Recently, I found a peice of red wood from oregon that I want to use for a clock. The
holes have been drilled for three inserts-temp, humidity, and a clock. This wood has
a lot of birds eye in it. Originally, my thoughts were to put a system 3 mirrorcoat on
it, however, a couple of woodworking store’s in Washington have recommended that
I not use a two part epoxy system and should stay with a tradintional finish such as
tung oil. I’ve decided go the oil finish route. I’ve used PC Petrifier for any of the soft
bark on the end’s of the wood and Old Master’s gel natural stain with no varnish.

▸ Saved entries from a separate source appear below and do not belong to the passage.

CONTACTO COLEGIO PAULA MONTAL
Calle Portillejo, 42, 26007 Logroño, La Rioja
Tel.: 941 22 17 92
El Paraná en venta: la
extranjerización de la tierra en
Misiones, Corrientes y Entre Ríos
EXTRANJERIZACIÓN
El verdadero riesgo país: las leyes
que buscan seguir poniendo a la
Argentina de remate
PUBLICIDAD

The
question is, can I come back with a super blonde shellac 1# cut on top of that finish
for a total seal and to fill in the grain before I use the tung oil.
Jeff Morehead
Replies
Redwood burl is beautiful stuff! Just by way of comparison I'll relate my experience with it.

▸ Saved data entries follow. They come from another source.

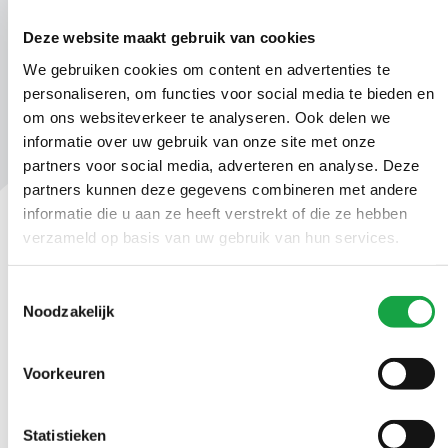
Deze website maakt gebruik van cookies
We gebruiken cookies om content en advertenties te
personaliseren, om functies voor social media te bieden en
om ons websiteverkeer te analyseren. Ook delen we
informatie over uw gebruik van onze site met onze
partners voor social media, adverteren en analyse. Deze
partners kunnen deze gegevens combineren met andere
informatie die u aan ze heeft verstrekt of die ze hebben
verzameld op basis van uw gebruik van hun services.
Contact
Toestemmingsselectie
Ma t/m vr 09.00 tot 17:00 uur
Noodzakelijk
(070) 21 899 00
Voorkeuren
Stuur ons een bericht
Statistieken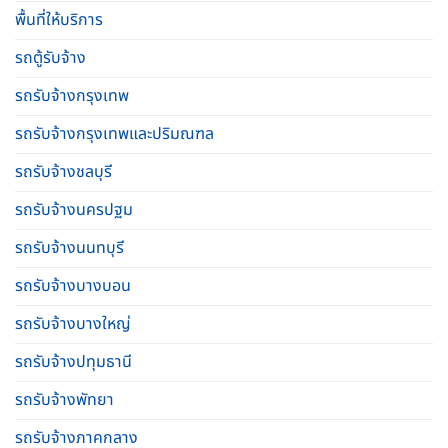
พื้นที่ให้บริการ
รถตู้รับจ้าง
รถรับจ้างกรุงเทพ
รถรับจ้างกรุงเทพและปริมณฑล
รถรับจ้างชลบุรี
รถรับจ้างนครปฐม
รถรับจ้างนนทบุรี
รถรับจ้างบางบอน
รถรับจ้างบางใหญ่
รถรับจ้างปทุมธานี
รถรับจ้างพัทยา
รถรับจ้างภาคกลาง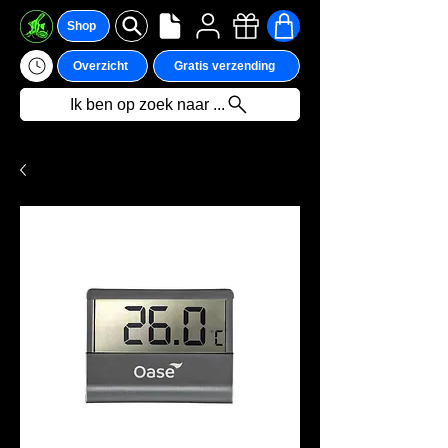
Shop
Overzicht
Gratis verzending
Ik ben op zoek naar ...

Several years ago I was browsing in a local GoodWill resale store and happened upon a very grungy looking wooden bowl. It looked horrible. Someone had apparently used some type of non-drying oil on it because the entire thing was somewhat sticky. I could still see the turning marks that hadn't been sanded out completely. It had every appearance of being someone's old High School woodshop project, something that I could identify because I still have the Black Walnut bowl that I turned in HS woodshop class. Anyway, it was obvious that the bowl was turned from one single chunk of burl. I later had an expert identify it as Redwood burl. I excitedly paid the $1.25 asking price for this 91/2" diameter by 31/2" deep burlwood bowl and took it home. I sanded it down and refinished it with about 10 coats of CAB lacquer in a satin sheen. It looks fantastic! Redwood burl is extremely attractive stuff!
Regards,
Kevin
I've been fortunate enough to have aquired a really big slice of redwood burl and 10 @ 2 x 12 tiger redwood boards. The majic of these woods is the reflection of light back out of the grain as it comes out of the wood and dives back in. To bring out this 3 dimensionality ("Chatoyance"), don't ever fill the pores. Use only clear finishes.

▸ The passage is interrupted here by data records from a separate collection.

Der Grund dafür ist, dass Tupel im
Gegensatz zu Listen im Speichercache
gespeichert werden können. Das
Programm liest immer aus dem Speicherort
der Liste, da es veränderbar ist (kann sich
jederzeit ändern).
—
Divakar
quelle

I start with two coats of watco. The first is diluted 1:1 with mineral spirits for penetration. After a few days, I sand with 220 and hit it with straight watco again.
Then, I sand with 320 and put on a final, clear, finish. I used to use a varnish or clear laquer brushed on. Now, I use wipe on poly exclusively sanding between 4 - 6 coats with first 320 and then 400.
By leaving the finish transparent to reflections out of the grain, it looks like the bottom of a stream with sunlight refracted through ripples. Hard to describe, but gorgeous!